I’ve noted in past blogs that we tend to use the term “control plane” in a perhaps-too-general way. IP itself has a control plane, and so does 5G and other “overlay” services and their features. In nearly all cases where a control plane involves regular packet exchanges, there’s a mechanism to detect packet or link loss that involves running a timer and resetting the link if it times out. The timeout period establishes a limit on the amount of latency that can be tolerated in connection with control exchanges; too much and you can end up with a link reset just because of the latency.
Latency is the enemy of most real-time exchanges, because as it increases you create a growing period of uncertainty related to the fact that changes in conditions aren’t immediately propagated to all the parties. As this applies to feature hosting, it means that if it’s possible to design the protocol for an expected latency, a fairly large one might be tolerated if the end users of the features don’t find their experience impacted. For this class of application, and for the features associated with the same level of tolerance, this means that we’ll see emphasis shift.
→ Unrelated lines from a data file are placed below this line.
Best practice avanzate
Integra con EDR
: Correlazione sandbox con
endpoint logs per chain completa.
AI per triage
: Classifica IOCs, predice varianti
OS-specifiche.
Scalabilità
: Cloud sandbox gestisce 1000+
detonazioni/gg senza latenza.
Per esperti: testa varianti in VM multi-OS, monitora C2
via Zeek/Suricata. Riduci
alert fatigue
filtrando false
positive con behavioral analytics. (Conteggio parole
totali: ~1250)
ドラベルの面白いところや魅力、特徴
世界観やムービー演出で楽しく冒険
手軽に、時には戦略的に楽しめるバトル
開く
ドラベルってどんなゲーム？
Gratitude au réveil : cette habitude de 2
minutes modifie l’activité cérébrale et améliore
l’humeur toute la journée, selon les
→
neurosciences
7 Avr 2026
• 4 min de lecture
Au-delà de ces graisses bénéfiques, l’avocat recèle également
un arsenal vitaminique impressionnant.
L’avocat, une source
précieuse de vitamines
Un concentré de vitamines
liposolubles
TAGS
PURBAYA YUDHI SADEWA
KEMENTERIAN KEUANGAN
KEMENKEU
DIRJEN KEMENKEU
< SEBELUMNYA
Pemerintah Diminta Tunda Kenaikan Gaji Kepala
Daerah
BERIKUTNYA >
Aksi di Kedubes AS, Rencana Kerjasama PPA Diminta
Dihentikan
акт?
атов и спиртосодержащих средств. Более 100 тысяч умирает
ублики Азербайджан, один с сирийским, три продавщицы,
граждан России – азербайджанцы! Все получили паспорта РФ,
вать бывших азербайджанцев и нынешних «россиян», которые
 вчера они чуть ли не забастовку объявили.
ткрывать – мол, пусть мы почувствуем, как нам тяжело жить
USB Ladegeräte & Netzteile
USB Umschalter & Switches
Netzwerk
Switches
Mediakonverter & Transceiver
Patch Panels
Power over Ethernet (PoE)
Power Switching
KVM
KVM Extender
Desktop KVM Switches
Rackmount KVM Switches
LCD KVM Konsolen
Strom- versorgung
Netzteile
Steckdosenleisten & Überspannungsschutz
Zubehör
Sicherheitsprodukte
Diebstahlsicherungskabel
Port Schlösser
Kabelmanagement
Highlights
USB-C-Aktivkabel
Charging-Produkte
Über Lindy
Since latency is manageable here, we can presume the control protocols would manage it (TCP does, for example). We can also assume, since we’re out of the data plane, that the application could be handled with a traditional or RISC CPU. Thus, the question with these applications/features is more one of resource efficiency. Hosting at the extreme edge poses the risk that there is nothing out there to share resources with, in which case it might be best to host the features on whatever device is required to push packets there. If you pull inward, toward the core, you have more users/applications/features to draw on to share hosting resources, and thus you’ll get more efficient hosting.
How deep can you go? This is a balance of forces, in my view. As you get deeper, the gains in efficiency decline because hosting efficiency rises not in a linear way but according to an Erlang curve, which plateaus sharply. I’ve tried to model this out, and it appears (note emphasis) that you reach optimum efficiency at roughly the level of a metro area. There does not appear to be much benefit to trying to spread resource sharing for a given feature beyond that level. This doesn’t mean that some applications might not benefit significantly from a very wide resource pool, but this is almost always related to a distribution of points of access. Gaming or metaversing are applications that could be spread widely, but that’s because what they’re engaging with is widely distributed, not because it’s more efficient to draw on distant resources.
What we can infer from this is that above the data plane we have what might be three layers. The lowest layer is what I’ll call “adjacent control plane”, and this is where things like the IP control plane resides. Above that is the “distributed control plane”, and this is where broader-ranged features like those of 5G reside. At the top is the “experience feature plane”, which is where experience hosting takes place. As we move upward, we move from an area dominated by latency issues to one dominated by hosting efficiency.
One size, or one strategy, doesn’t fit all in network function/feature hosting. That’s the key point to remember, and so it’s dangerous to plan for or even think about feature hosting without looking at this structure and the issues that create it.